Wirtschaft : Berlin will sich an die Spitze der Gründerbewegung setzen

BERLIN (olm).Die im September in Berlin gestarteten deutschen Existenzgründertage sollen künftig von Inhalt und Umfang her größer, bundesbezogener und internationaler werden.Zusammen mit Brandenburg will sich die Region an die Spitze der deutschen Gründungsbewegung stellen, Ideenspender für mehr Selbständigkeit sein und das Berliner Modell via Internet auch für die anderen Bundesländer attraktiver machen.

Um den öffentlichen Anteil der Kosten zu begrenzen und die wirtschaftspolitischen Anstöße effizienter vorzutragen, sind Berlin und Potsdam mit der privaten Messe- und Ausstellungsgesellschaft Lübeck mbH (M & A) eine Partnerschaft eingegangen.Mit den Erfahrungen von über 50 Messen und Ausstellungen im Jahr biete sich die M & A als kompetenter Begleiter an, sagte Wirtschaftssenator Wolfgang Branoner am Montag.Durch die Verteilung der Aufgaben werden trotz geplanter Expansion für die zweiten deutschen Existenzgründertage, die vom 7.bis 9.Mai auf einer Fläche von 2200 Quadratmetern in zwei Hallen auf dem Messegelände am Funkturm stattfinden, unverändert 240 000 DM in den Landeshaushalten ausgewiesen.

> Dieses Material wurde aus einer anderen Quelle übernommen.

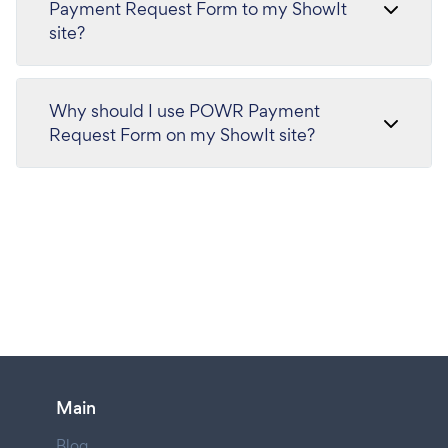
Payment Request Form to my ShowIt
site?
Why should I use POWR Payment
Request Form on my ShowIt site?
Main
Blog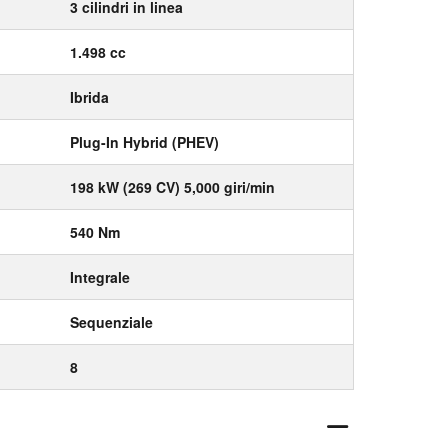
3 cilindri in linea
1.498 cc
Ibrida
Plug-In Hybrid (PHEV)
198 kW (269 CV) 5,000 giri/min
540 Nm
Integrale
Sequenziale
8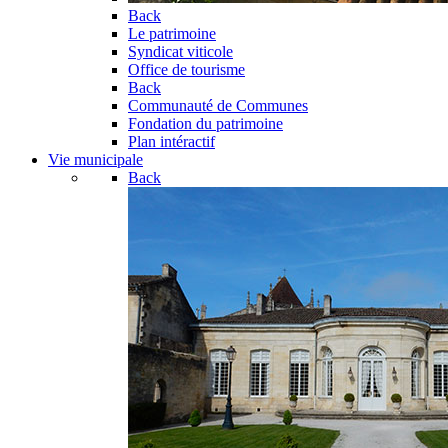
Back
Le patrimoine
Syndicat viticole
Office de tourisme
Back
Communauté de Communes
Fondation du patrimoine
Plan intéractif
Vie municipale
Back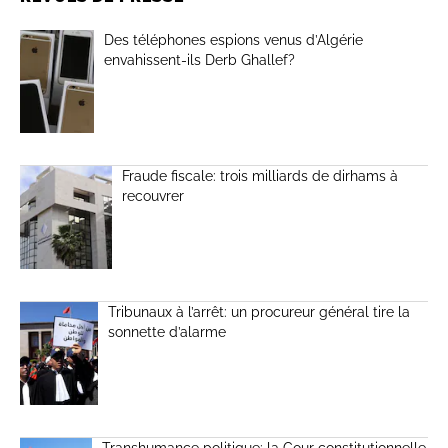
Des téléphones espions venus d’Algérie
envahissent-ils Derb Ghallef?
Fraude fiscale: trois milliards de dirhams à
recouvrer
Tribunaux à l’arrêt: un procureur général tire la
sonnette d’alarme
Transhumance politique: la Cour constitutionnelle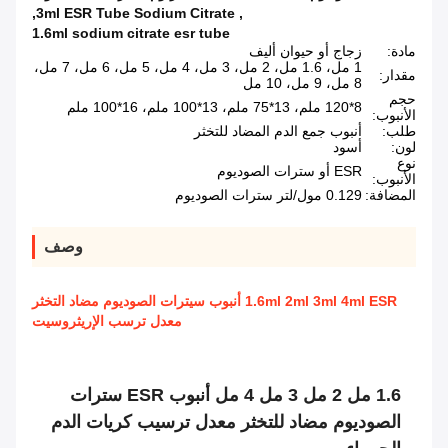
,
3ml ESR Tube Sodium Citrate
,
1.6ml sodium citrate esr tube
مادة:
زجاج أو حيوان أليف
1 مل، 1.6 مل، 2 مل، 3 مل، 4 مل، 5 مل، 6 مل، 7 مل،
مقدار:
8 مل، 9 مل، 10 مل
حجم
8*120 ملم، 13*75 ملم، 13*100 ملم، 16*100 ملم
الأنبوب:
طلب:
أنبوب جمع الدم المضاد للتخثر
لون:
أسود
نوع
ESR أو سترات الصوديوم
الأنبوب:
المضافة:
0.129 مول/لتر سترات الصوديوم
وصف
1.6ml 2ml 3ml 4ml ESR أنبوب سيترات الصوديوم مضاد التخثر
معدل ترسب الإريثروسيت
1.6 مل 2 مل 3 مل 4 مل أنبوب ESR سترات
الصوديوم مضاد للتخثر معدل ترسيب كريات الدم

Mit 21 Gründerzentren, rund 82 000 gelungenen Neugründungen in den zurückliegenden acht Jahren und dem höchsten Gründeranteil aller Bundesländer pro Kopf der Bevölkerung sehen auch die Brandenburger in den Gründertagen eine besondere Herausforderung.Der Potsdamer Wirtschaftsstaatssekretär Michael Pieper sagte, daß sich vor dem Hintergrund steigender Erwartungen künftig nicht nur Ort, Termin und Größenordnung der Gründertage verändern werden.Auch thematisch betrete man durch das Öffnen eines "internationalen Fensters" Neuland.Schwerpunkte sind hier zunächst die Länder Osteuropas sowie die Partnerstädte Berlins und Potsdams.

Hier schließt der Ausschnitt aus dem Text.